Soon after, BSEC called the DSE’s Chairman Abul Hashem and Managing Director KAM Majedur Rahman and asked them to further scrutinise both the proposals — a move that was viewed by many as the stock market regulator doing the bidding for the Indian party.
“The Chinese consortium offered a much higher price than the Indian party but the former has no demutualisation experience. At the same time, NSE will not be allowed to buy DSE’s shares at a lower price,” Hossain said. A consortium of Shanghai Stock Exchange (SSE) and the Shenzhen Stock Exchange (SZSE) proposed to purchase 45 crore shares of the DSE for Tk 22 each as the strategic partner of the premier bourse.
It also offered technical support worth $37 million (about Tk 300 crore). In exchange, it sought for a seat at the DSE board and assured that it will not ask for any return on its investment for 10 years.
In contrast, a consortium led by NSE offered to purchase the same number of shares but for Tk 15 each. It also offered technical support but it did not give a monetary value.

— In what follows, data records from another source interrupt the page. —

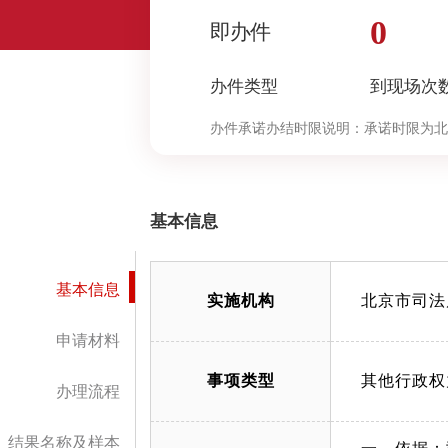
0
即办件
办件类型
到现场次
办件承诺办结时限说明：
承诺时限为北
定”环节的计时时限）
基本信息
基本信息
实施机构
北京市司法
申请材料
事项类型
其他行政权
办理流程
结果名称及样本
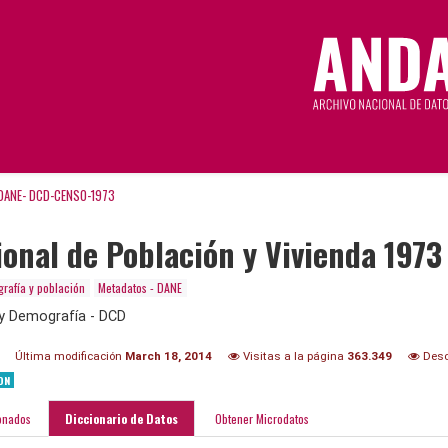
DANE- DCD-CENSO-1973
onal de Población y Vivienda 1973
rafía y población
Metadatos - DANE
y Demografía - DCD
Última modificación
March 18, 2014
Visitas a la página
363.349
Desc
ON
onados
Diccionario de Datos
Obtener Microdatos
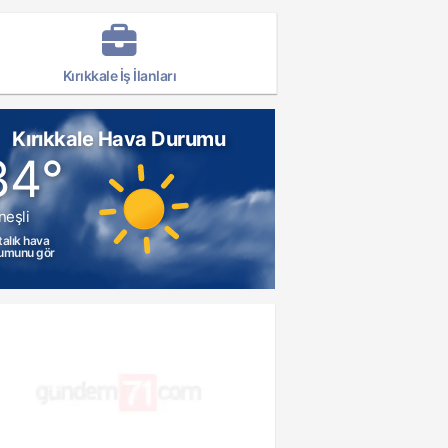
Kırıkkale İş İlanları
Kırıkkale Hava Durumu
34°
neşli
talık hava
umunu gör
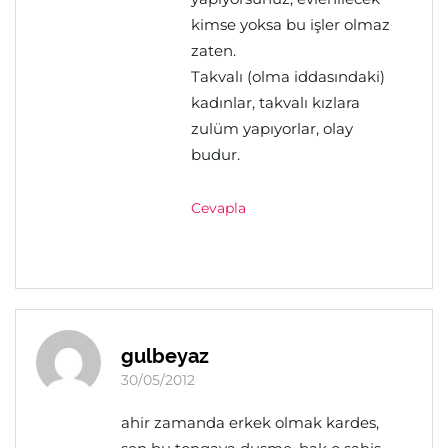
kimse yoksa bu işler olmaz
zaten.
Takvalı (olma iddasındaki)
kadınlar, takvalı kızlara
zulüm yapıyorlar, olay
budur.
Cevapla
gulbeyaz
30/05/2012
ahir zamanda erkek olmak kardes,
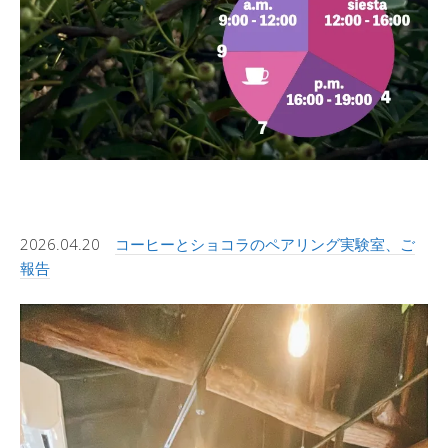
2026.04.20
コーヒーとショコラのペアリング実験室、ご
報告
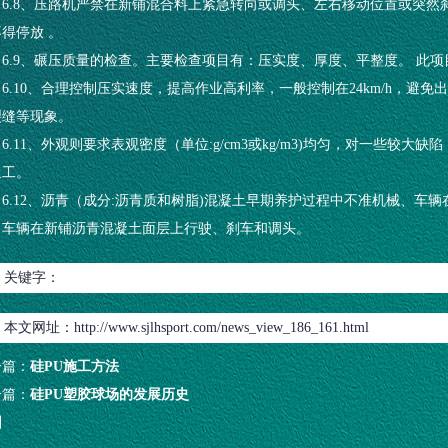
6.8、压路机严禁在新铺混合料上紧急转向或调头、左右移动位置或突
得停放 。
6.9、碾压质量的检查。主要检查项目有：压实度、厚度、平整度。 此
6.10、合理控制压实速度，提高作业高利率，一般控制在24km/h，
裂缝等现象。
6.11、外观则要求表观密度（单位:g/cm3或kg/m3)均匀，对一些
返工。
6.12、沥青（成分:沥青质和树脂)混凝土早期养护过程中不准机械、
、车辆在新铺沥青混凝土面层上行驶、刹车和调头。
关键字：
本文网址：
http://www.sjlhsport.com/news_view_186_161.html
一篇：
硅PU施工方法
一篇：
硅PU塑胶球场的发展历史
回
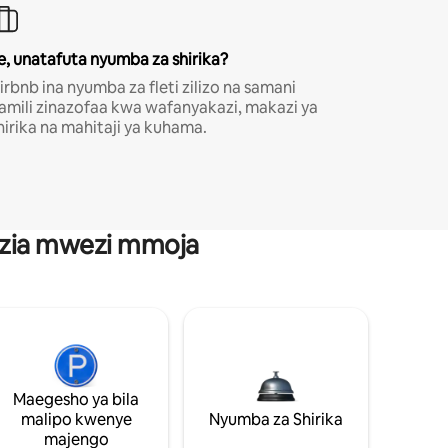
e, unatafuta nyumba za shirika?
irbnb ina nyumba za fleti zilizo na samani
amili zinazofaa kwa wafanyakazi, makazi ya
hirika na mahitaji ya kuhama.
anzia mwezi mmoja
Maegesho ya bila
malipo kwenye
Nyumba za Shirika
majengo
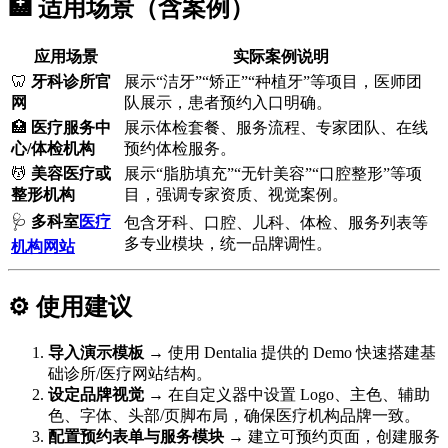
🏥 适用场景（含案例）
应用场景
实际案例说明
🦷
牙科诊所官
展示“洁牙”“矫正”“种植牙”等项目，医师团
网
队展示，患者预约入口明确。
🏥
医疗服务中
展示体检套餐、服务流程、专家团队、在线
心/体检机构
预约体检服务。
💆
美容医疗或
展示“脂肪填充”“无针美容”“口腔整形”等项
整形机构
目，强调专家资质、视觉案例。
🩺
多科室
医疗
包含牙科、口腔、儿科、体检、服务列表等
多专业模块，统一品牌调性。
机构网站
⚙️ 使用建议
导入演示模板
→ 使用 Dentalia 提供的 Demo 快速搭建基
础诊所/医疗网站结构。
设定品牌视觉
→ 在自定义器中设置 Logo、主色、辅助
色、字体、头部/页脚布局，确保医疗机构品牌一致。
配置预约表单与服务模块
→ 建立可预约页面，创建服务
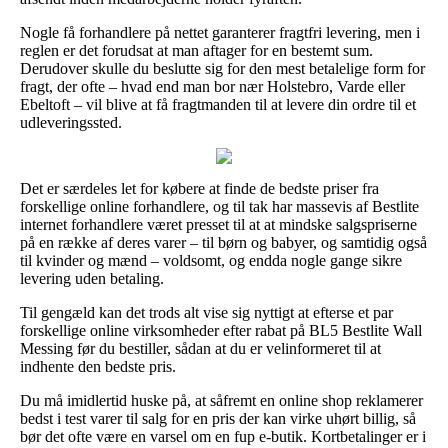
Nogle få forhandlere på nettet garanterer fragtfri levering, men i
reglen er det forudsat at man aftager for en bestemt sum.
Derudover skulle du beslutte sig for den mest betalelige form for
fragt, der ofte – hvad end man bor nær Holstebro, Varde eller
Ebeltoft – vil blive at få fragtmanden til at levere din ordre til et
udleveringssted.
Det er særdeles let for købere at finde de bedste priser fra
forskellige online forhandlere, og til tak har massevis af Bestlite
internet forhandlere været presset til at at mindske salgspriserne
på en række af deres varer – til børn og babyer, og samtidig også
til kvinder og mænd – voldsomt, og endda nogle gange sikre
levering uden betaling.
Til gengæld kan det trods alt vise sig nyttigt at efterse et par
forskellige online virksomheder efter rabat på BL5 Bestlite Wall
Messing før du bestiller, sådan at du er velinformeret til at
indhente den bedste pris.
Du må imidlertid huske på, at såfremt en online shop reklamerer
bedst i test varer til salg for en pris der kan virke uhørt billig, så
bør det ofte være en varsel om en fup e-butik. Kortbetalinger er i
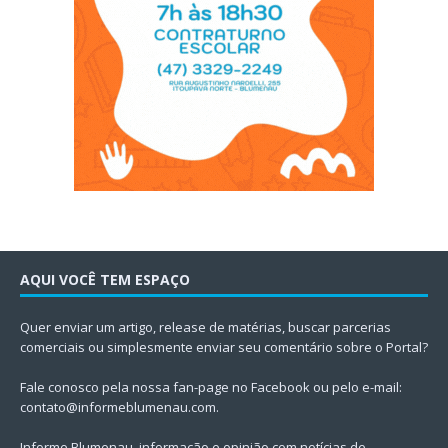
AQUI VOCÊ TEM ESPAÇO
Quer enviar um artigo, release de matérias, buscar parcerias
comerciais ou simplesmente enviar seu comentário sobre o Portal?
Fale conosco pela nossa fan-page no Facebook ou pelo e-mail:
contato@informeblumenau.com
.
Informe Blumenau, informação e opinião com notícias de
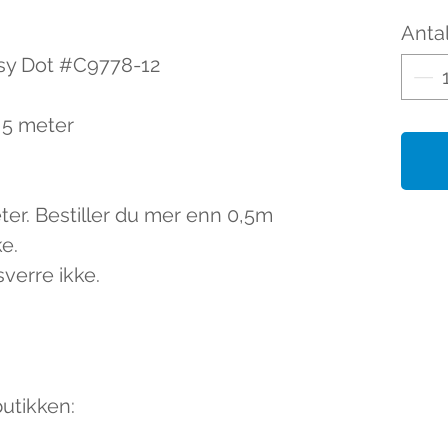
Antal
sy Dot #C9778-12

,5 meter

ter. Bestiller du mer enn 0,5m 
e.

sverre ikke.
butikken:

In exchange, it wanted two seats at the DSE board.
Though there has been no political pressure yet to select one offer over the other, the government will be consulted before making the final call, he said.
“We can take any internal decision alone but when the matter is about external agreement we must take the government’s decision.”
Hossain went on to assure the DSE members that the regulator will do everything at the interest of capital market and stakeholders.
“It is a great opportunity for us that foreign investors are interested in investing in our stock exchange.”
Hossain spoke to The Daily Star on a workshop titled “Alternative Investment in Bangladesh: A New Avenue of Investment”.
The workshop was jointly organised by Maslin Capital, a venture capital firm, and Capital Market Journalists Forum at Hotel La Vinci in Dhaka.
Wali-ul-Maroof Matin, founder and managing director of Maslin Capital, and Mahmoodul Hoque, a director of the BSEC, conducted the workshop.